I am preparing to finish a set of cabinets with a tinted conversion varnish. They will be an off white color. The cabinets will be made with maple veneer goods and the face frames made of German beech. The doors will be flat panel shaker style with German beech frames and MDF panels. I have done some work with this type of finish some years ago using MLC Clawlock for a primer and resistant for a top coat that was tinted, and had no issues.
This go, I am trying one of two different finishing schedules:
1. MLC Clawlock, and their new Stealth topcoat tinted
2. Gemini Conversion Varnish both as a sealer and top coat - not the premium CV as it is not available in a white base to start.
Also both of these are a semi gloss/satin sheen finishes, prepared just as the manufacture requires, and all coats were shot at 4-4.5 mils thick as prescribed. I have already prepared some samples of these on both plywood and hardwood. The Gemini product worked well but with its lower solids content it tends to show any imperfections/irregularities. I have spent a lot of time on the sanding schedule and have worked hard to remove and or fill anything as needed. Thus it will most likely require an additional coat of primer and another sanding step!
The MLC route worked really well in filling in these minute imperfections building up quicker and performed as well as I remembered them to. The only problem I am having with both of these is that after the finish has dried you can see a fine line where the rail and stile meet. This was sanded completely level/smooth to the touch! I'm not quite sure what is going on here.

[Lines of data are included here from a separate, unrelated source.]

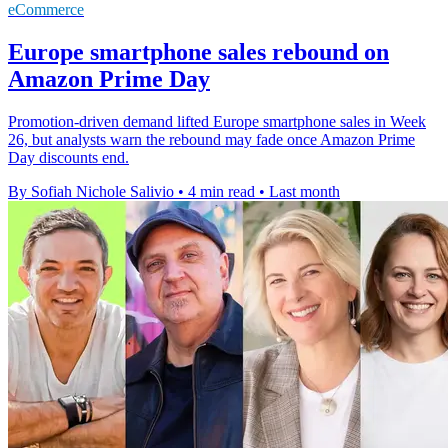
eCommerce
Europe smartphone sales rebound on
Amazon Prime Day
Promotion-driven demand lifted Europe smartphone sales in Week
26, but analysts warn the rebound may fade once Amazon Prime
Day discounts end.
By Sofiah Nichole Salivio
•
4 min read
•
Last month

Could it be that the glue line is swelling just a little when it comes in contact with the finish? I did prepare both of the face frame samples, sand and then finish within an hour or so of building them. Would this be mitigated if it had a longer time to cure/dry out, say overnight? Or is this something that others have experienced when working with this type of finish? The line is small but noticeable with light at the right angle. Any help or advice would be greatly appreciated.
From contributor G:
We used the same products (stealth with white vinyl primer), the same style doors and achieved the same results. We prepared the doors a day or two ahead of time and didn't have a problem until the primer was applied. We just puttied the joint after the primer and they disappeared. Definitely a paint and I'm not sure why this happens or what can prevent it.